§ THE TASK:
Search the entries below for "cucumber". Report each line where it occurs.

Start of ENTRIES SHOWN

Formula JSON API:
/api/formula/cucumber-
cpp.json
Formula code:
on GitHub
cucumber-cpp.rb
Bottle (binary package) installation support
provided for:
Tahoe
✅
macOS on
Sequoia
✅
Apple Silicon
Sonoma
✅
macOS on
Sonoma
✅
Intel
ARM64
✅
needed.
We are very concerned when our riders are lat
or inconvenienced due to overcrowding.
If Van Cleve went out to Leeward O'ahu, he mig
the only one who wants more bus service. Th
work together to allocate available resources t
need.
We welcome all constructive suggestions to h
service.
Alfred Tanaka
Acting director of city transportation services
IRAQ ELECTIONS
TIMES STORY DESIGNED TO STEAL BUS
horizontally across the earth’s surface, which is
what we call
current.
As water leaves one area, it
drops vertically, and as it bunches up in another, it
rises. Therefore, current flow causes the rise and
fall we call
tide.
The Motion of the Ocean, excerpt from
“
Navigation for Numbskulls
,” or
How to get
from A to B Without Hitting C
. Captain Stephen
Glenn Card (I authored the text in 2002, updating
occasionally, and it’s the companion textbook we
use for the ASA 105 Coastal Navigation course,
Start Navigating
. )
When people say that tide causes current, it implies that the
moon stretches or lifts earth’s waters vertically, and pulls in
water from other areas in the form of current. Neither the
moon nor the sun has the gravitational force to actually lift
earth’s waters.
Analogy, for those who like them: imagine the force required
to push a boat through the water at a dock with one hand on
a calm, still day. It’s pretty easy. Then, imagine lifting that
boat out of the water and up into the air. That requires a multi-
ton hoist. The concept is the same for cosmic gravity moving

End of ENTRIES SHOWN
Start of ENTRIES SHOWN

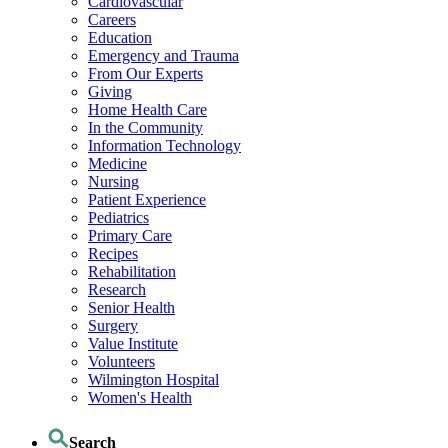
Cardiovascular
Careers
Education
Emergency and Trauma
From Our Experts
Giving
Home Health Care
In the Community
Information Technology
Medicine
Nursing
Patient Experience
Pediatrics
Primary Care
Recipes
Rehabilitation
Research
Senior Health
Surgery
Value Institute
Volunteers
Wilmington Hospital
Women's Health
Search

End of ENTRIES SHOWN

§ ANSWER SPACE:
/api/formula/cucumber-
cucumber-cpp.rb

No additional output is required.